UK freezing of Landsbanki assets 'as damaging to Iceland as Treaty of Versailles'
The bitter state of relations between Iceland and Britain over the collapse of Icesave has emerged in official documents warning the UK that it was inflicting damage equal to the Treaty of Versailles.
By Rowena Mason
Telegraph, 06 Jul 2009
A diplomatic row erupted between the two nations after Landsbanki, the parent bank of Icesave, failed last October affecting 300,000 British savers.
But private correspondence reveals that relations were even frostier than publicly disclosed after the Treasury froze the assets of Landsbanki as security in case Iceland refused to compensate British savers.
A letter from Ingibjorg Solrun Gisladottir, Iceland's then foreign minister, addressed to the UK several weeks after the crash highlights the disastrous impact on the Icelandic economy.
"Total possible liabilities, if pushed to their maximum, could impose on Iceland reparations on a similar economic scale to the Treaty of Versailles," the letter dated October 23 said.
Another major objection was the Anti-Terrorism, Crime and Security Act used by the Treasury to freeze the assets, putting Iceland on a list of suspect organisations.
"It makes no sense to see an Icelandic company listed next to the Al-Qaeda and the Taleban on the Treasury website," she wrote.
Two further letters from Arni Mathieson, the then finance minister, to Alistair Darling in December and January received no answer from the Treasury.

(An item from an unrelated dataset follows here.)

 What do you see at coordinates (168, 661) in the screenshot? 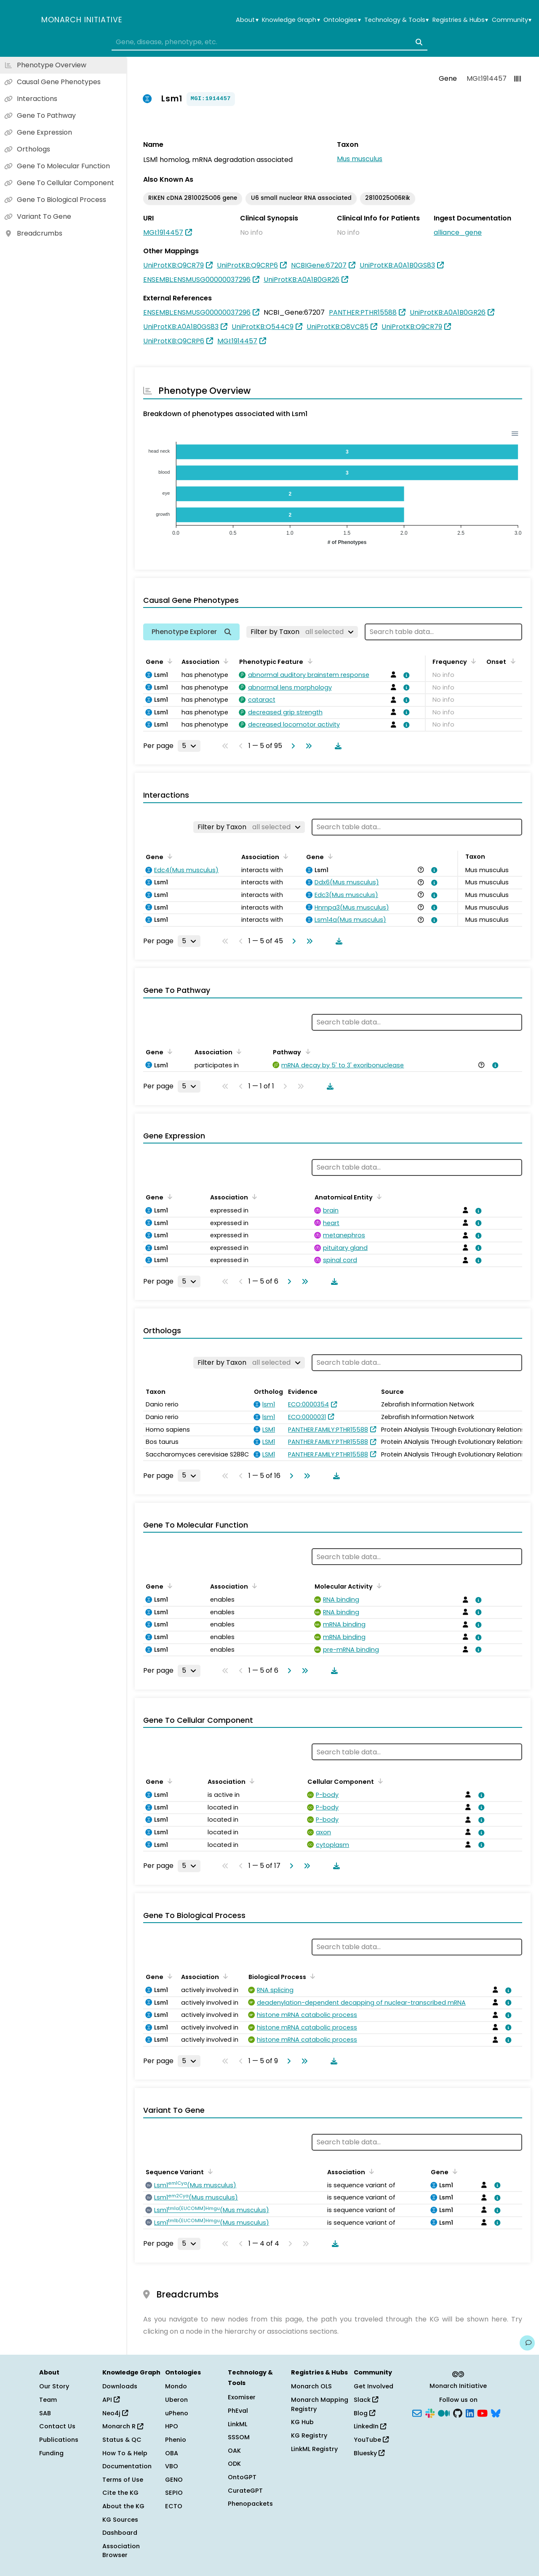 I see `[Sort by Gene]` at bounding box center [168, 661].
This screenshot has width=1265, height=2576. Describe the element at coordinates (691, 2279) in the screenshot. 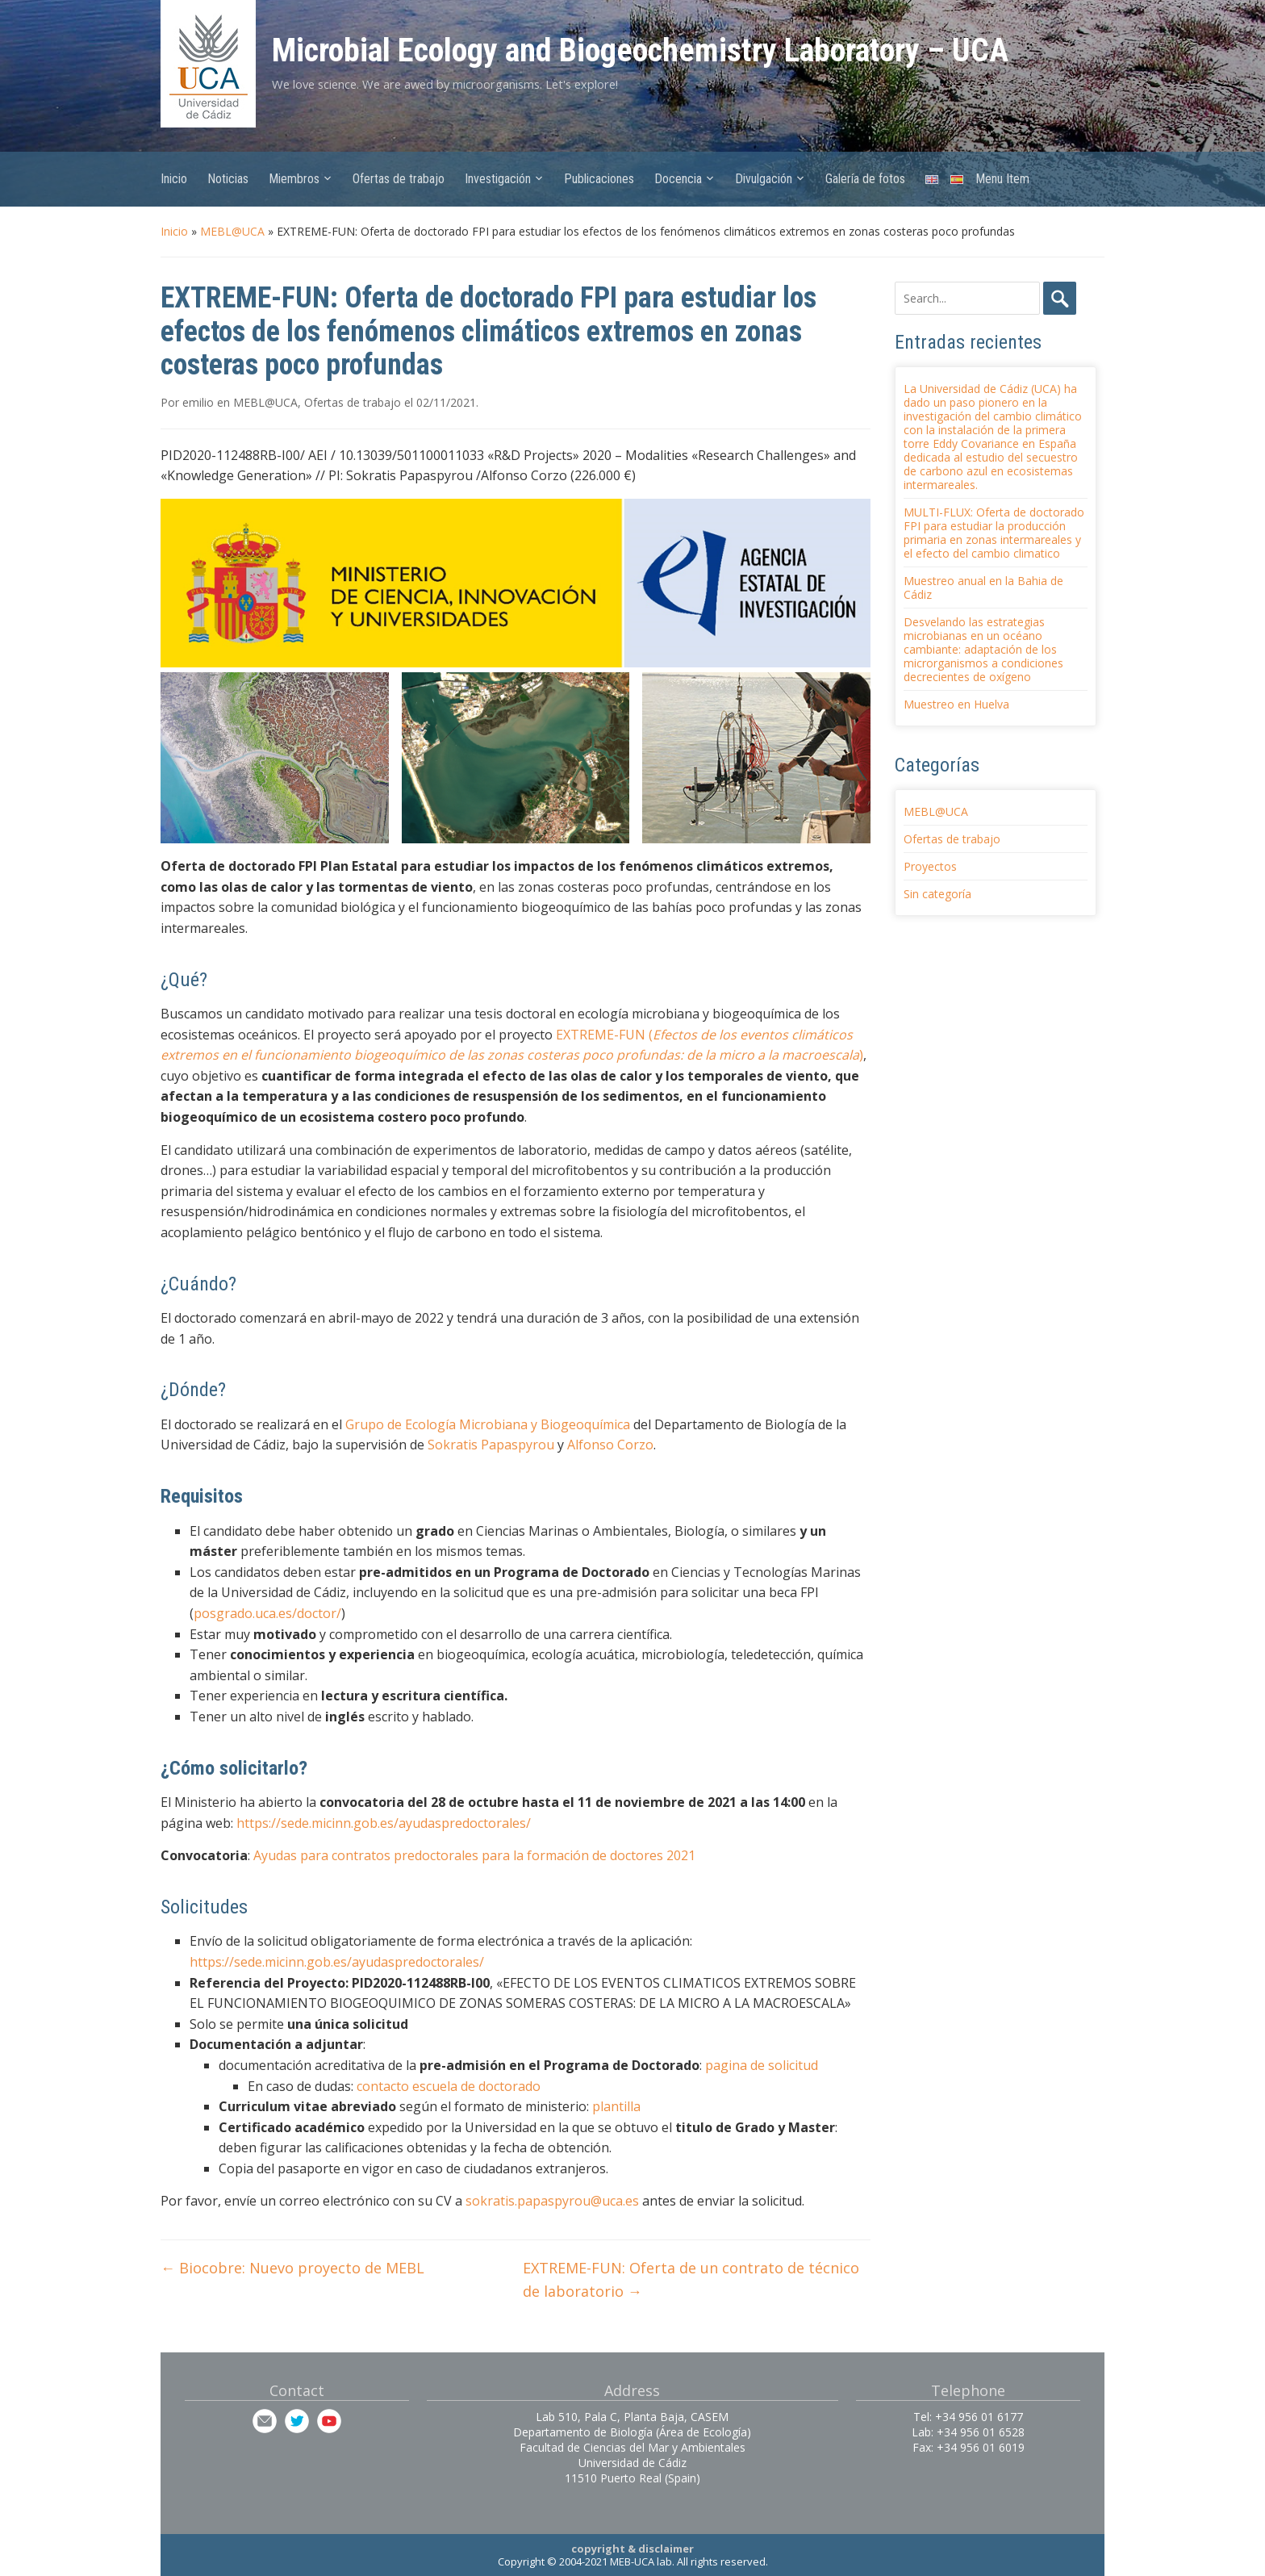 I see `EXTREME-FUN: Oferta de un contrato de técnico de laboratorio` at that location.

A senior Treasury adviser, Clive Maxwell, finally sent a 12-page response in mid February explaining the UK's refusal to lift the legislation while the terms of compensation were still under dispute.
Mr Maxwell accused Iceland's plans for compensation of being opaque and contradictory.
He also said too many of Landsbanki's assets had been put into a new bank for domestic customers. This left creditors of the old bank – such as UK charities and councils – with fewer assets to cover their claims.
The UK lifted the freezing order last month, after it agreed to give Iceland a £1.3bn loan at 5.5pc interest rates to pay Icesave savers 20,887 euros (£18,000) each.